The Great Uprising. By James C. Bennett. National Review, March 25, 2013.
Review of 1775: A Good Year for Revolution. By Kevin Phillips. New York: Viking, 2013. 656 pp.
Bennett:
Shelley
described George III in 1819 as “an old, mad, blind, despised, and dying king,”
an example of “rulers who neither see, nor feel, nor know, / But leech-like to
their fainting country cling.” This would not have been a fair description of
the George III of 1775, who was sane, sober, and dedicated to his work — yet it
was a perennially accurate description of a governing paradigm that has always
failed. Many ruling classes will blindly adhere to existing policies, doubling
down on the very features that make them disastrous, and reach for coercion
where reason and persuasion can no longer serve.
Kevin
Phillips has written a timely and useful portrait of the beginning of the end
of the first British Empire and the mercantilist system that guided its rulers.

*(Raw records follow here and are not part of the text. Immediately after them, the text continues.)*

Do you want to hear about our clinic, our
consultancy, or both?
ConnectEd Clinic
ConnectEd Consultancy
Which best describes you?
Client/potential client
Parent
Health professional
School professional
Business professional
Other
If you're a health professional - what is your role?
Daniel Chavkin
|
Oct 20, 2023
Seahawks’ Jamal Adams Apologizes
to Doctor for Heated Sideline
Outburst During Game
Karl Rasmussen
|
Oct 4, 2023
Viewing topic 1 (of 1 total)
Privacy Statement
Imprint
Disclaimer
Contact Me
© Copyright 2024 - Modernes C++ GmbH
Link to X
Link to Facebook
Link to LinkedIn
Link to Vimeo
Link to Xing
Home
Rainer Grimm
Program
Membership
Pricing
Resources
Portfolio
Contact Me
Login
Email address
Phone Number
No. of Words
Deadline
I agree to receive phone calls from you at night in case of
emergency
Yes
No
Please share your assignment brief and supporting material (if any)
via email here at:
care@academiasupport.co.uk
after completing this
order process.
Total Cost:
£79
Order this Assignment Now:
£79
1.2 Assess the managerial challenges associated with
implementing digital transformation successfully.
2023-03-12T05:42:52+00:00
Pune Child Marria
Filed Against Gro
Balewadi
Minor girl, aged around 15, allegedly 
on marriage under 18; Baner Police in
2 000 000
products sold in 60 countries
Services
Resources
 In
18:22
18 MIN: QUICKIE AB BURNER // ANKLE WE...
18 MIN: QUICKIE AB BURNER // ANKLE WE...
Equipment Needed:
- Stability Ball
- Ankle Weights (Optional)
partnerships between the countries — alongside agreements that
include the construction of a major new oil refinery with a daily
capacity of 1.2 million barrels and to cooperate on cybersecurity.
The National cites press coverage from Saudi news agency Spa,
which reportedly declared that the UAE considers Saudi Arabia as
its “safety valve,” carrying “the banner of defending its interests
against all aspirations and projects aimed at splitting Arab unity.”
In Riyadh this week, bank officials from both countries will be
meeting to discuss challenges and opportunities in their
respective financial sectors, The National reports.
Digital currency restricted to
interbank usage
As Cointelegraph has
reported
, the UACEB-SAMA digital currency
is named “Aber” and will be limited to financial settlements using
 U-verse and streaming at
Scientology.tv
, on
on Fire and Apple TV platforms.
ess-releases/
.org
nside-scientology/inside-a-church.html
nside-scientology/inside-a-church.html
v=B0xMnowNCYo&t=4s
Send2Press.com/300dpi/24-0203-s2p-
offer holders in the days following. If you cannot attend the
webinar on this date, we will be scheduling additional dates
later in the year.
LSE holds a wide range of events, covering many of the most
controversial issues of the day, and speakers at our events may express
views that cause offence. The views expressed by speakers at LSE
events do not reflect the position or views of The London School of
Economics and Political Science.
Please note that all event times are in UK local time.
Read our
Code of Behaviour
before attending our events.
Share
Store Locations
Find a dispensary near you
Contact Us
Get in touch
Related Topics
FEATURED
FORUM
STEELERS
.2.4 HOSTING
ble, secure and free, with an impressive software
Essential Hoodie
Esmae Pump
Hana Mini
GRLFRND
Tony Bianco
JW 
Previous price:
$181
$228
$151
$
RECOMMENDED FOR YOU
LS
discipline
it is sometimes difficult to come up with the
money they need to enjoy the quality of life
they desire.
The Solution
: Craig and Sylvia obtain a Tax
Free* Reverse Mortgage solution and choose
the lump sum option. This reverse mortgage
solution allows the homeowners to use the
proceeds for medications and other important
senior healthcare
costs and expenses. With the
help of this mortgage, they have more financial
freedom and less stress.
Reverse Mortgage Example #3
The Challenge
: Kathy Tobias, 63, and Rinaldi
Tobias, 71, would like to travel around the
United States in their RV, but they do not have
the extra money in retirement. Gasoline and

The story he tells is a fascinating one for people interested in that era, but
it has contemporary relevance as well. It is a case study for those of us
seeking to understand the rapidly approaching end of the failing institutions
of our own era: big bureaucratic government, labor unions, and crony
corporations. Just as George III did, our rulers cling to power and seek to
intensify the very features that are causing their downfall.